Мои ребяческие мечтания о войне и подвигах показывают, мне кажется, что я был тогда еще вполне нормальным мальчиком. Но мне уже приходили странные мысли.

До того, как папа выехал нам навстречу, когда мы возвращались с Рижского взморья, он был за границей. Он нам рассказывал, в Париже стоит самая высокая в мире башня, и он ездил там на подземном поезде. Этот поезд проезжал даже под Сеной. Я спросил, была ли видна вода? Мне неясно представлялось круглое окошечко в потолке вагона: за толстым стеклом зеленеет вода, глубокая не вниз, как обычно, а вверх. Там солнечный свет, плывут над головой лодки и пароходики, и на берегу стоит самая высокая в мире башня. Я думал о ней с восхищением, и в то же время меня смущало что-то, чего я не мог тогда понять и выразить. Эта башня уже давно там стояла, а я ничего о ней не знал, пока не услышал от папы. Значит, ее существование вовсе не зависело от того, знаю я о ней или нет. А ведь мое непосредственное убеждение в неуничтожимости моего пребывания было основано как раз на том, что я не делал тогда различия между образами в моем сознании и действительным существованием всего. Отсюда я заключал: поскольку мир не может никуда исчезнуть, не может исчезнуть и мое сознание. Я всегда буду. Конечно, я не знал тогда всех этих слов и понятий и не мог думать всего этого изъявительно, но я жил так, как если бы твердо это знал. И вдруг открытие: мир существовал до меня! Как же это так? Ведь я всегда присутствовал, с самого начала.

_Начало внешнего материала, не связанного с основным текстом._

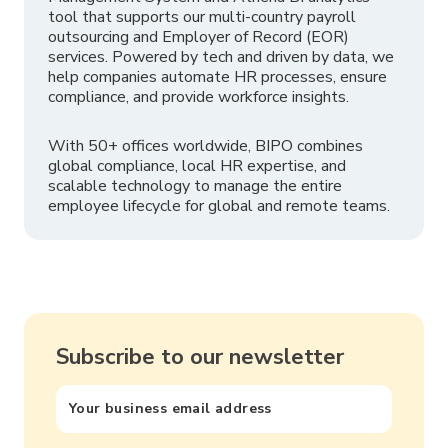
tool that supports our multi-country payroll
outsourcing and Employer of Record (EOR)
services. Powered by tech and driven by data, we
help companies automate HR processes, ensure
compliance, and provide workforce insights.
With 50+ offices worldwide, BIPO combines
global compliance, local HR expertise, and
scalable technology to manage the entire
employee lifecycle for global and remote teams.
Subscribe to our newsletter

Я часто думал о нарисованных на глухой боковой стене одного дома на Тверском бульваре двух лунах: зеленой и желтой. Одна плачет, другая смеется. Кажется, это была реклама сапожной ваксы. Но мне что-то загадочное чудилось в выражении лиц этих двух лун. Что произошло между ними, почему одна плачет? Может быть, ее обидела та, что смеется? Однажды, смотря на эти луны, я вдруг почему-то подумал о жизни, которая шла здесь прежде, до того как я родился. Тогда так же простиралось небо и стояли те же дома. Только вместо трамваев ходили конки и люди как-то по-другому одевались. Я увидел, мимо дома с этими лунами идет, помахивая тросточкой, господин в старинном фраке. Мне стало его жалко. Торопясь на давно прошедшее свидание, он, самонадеянно улыбаясь, шел не в действительности, а в прошлом, которого больше нигде не было. Даже его тросточка, такая же, как у папиного помощника, казалась маленькой и не такой прочной, как теперешние. Но я сейчас же успокоился. Это до того как я родился, все отодвигалось в несуществование прошлого, а с моей жизнью началось и будет бессмертно длиться все более светлое и огромное настоящее.